Measurements of TSH obtained with the different systems did not show marked assay-dependent variation (Table 1Up ). The Immulite 2500 was the only assay that gave an increased FT3 result of 9.1 pmol/L (reference interval 2.5–6.5 pmol/L). Although no T3 autoantibodies were detected, endogenous antibodies to T4 may possibly cross-react with the T3 label used in the Immulite assay. FT4 results varied from within the reference range with Wallac Delfia to >200% of the upper reference limit with the Advia Centaur, suggesting that observed differences in FT4 results are likely due to differences in assay design. One-step procedures showed the greatest positive interference; high results were observed with both the Advia Centaur and Immulite 2500. The TOSOH AIA 1800, another 1-step assay, appeared less affected, a finding that may be attributable to a different tracer used for signal detection. Both the Advia Centaur and Immulite 2500 use chemiluminescent substrates, whereas the TOSOH uses a fluorogenic tracer. The different molecular sizes of the labels may influence whether they are recognized by the THAA.

Two-step methods appear not to be susceptible to THAA interference, because the procedure ensures that there is no contact between serum components and analog tracer(3).
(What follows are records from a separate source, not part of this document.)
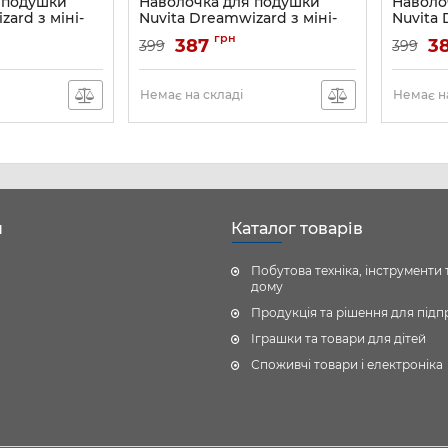
 подушки
Наволочка для подушки
Наволо
zard з міні-
Nuvita Dreamwizard з міні-
Nuvita 
ий
подушкою, білий з крапками
подушк
грн
387
3
399
399
AY
Артикул:
NV7101DOTS
Артикул:
Немає на складі
Немає на
н
Каталог товарів
Побутова техніка, інструменти 
дому
Продукція та рішення для під
Іграшки та товари для дітей
Споживчі товари і електроніка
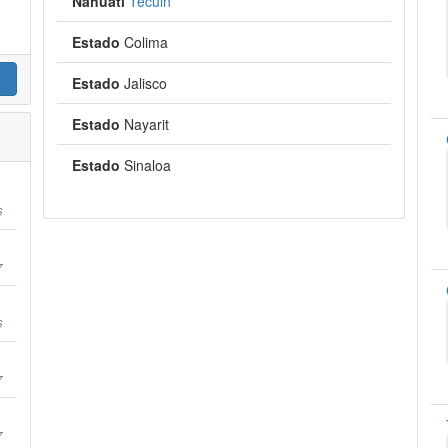
Náhuatl
Tecuin
Estado
Colima
Estado
Jalisco
Estado
Nayarit
Estado
Sinaloa
6
7
6
7
7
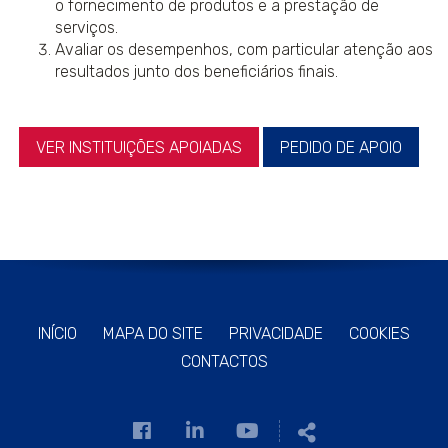
o fornecimento de produtos e a prestação de
serviços.
Avaliar os desempenhos, com particular atenção aos
resultados junto dos beneficiários finais.
VER INSTITUIÇÕES APOIADAS
PEDIDO DE APOIO
INÍCIO
MAPA DO SITE
PRIVACIDADE
COOKIES
CONTACTOS
Link
Link
Link
Partilhar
This characteristic was evident in the Wallac Delfia, which gave results comparable to the EDFT4. Conversely, the other 2-step assays, Abbott Architect and Beckman DXI 800, gave borderline low results, which may have been related to the nature of the tracer used in these assays. Both the Abbott and Beckman assays use T3 acridinium–labeled tracer in the second step of the reaction, when the tracer binds to unbound sites of the capture antibody. Any THAA left after the washing step will bind only the analyte and not the tracer, and hence increase the signal and decrease the FT4 concentration detected. The Elecsys E170 is a competitive 1-step assay that differs in that it involves 2 incubations steps, but without a washing step in between. First the serum and a ruthenium-labeled capture antibody are mixed, then the biotin-labeled T4 analog that binds the remaining free sites on the capture antibody is added. This assay design may account for the borderline positive interference observed (Table 1Up ).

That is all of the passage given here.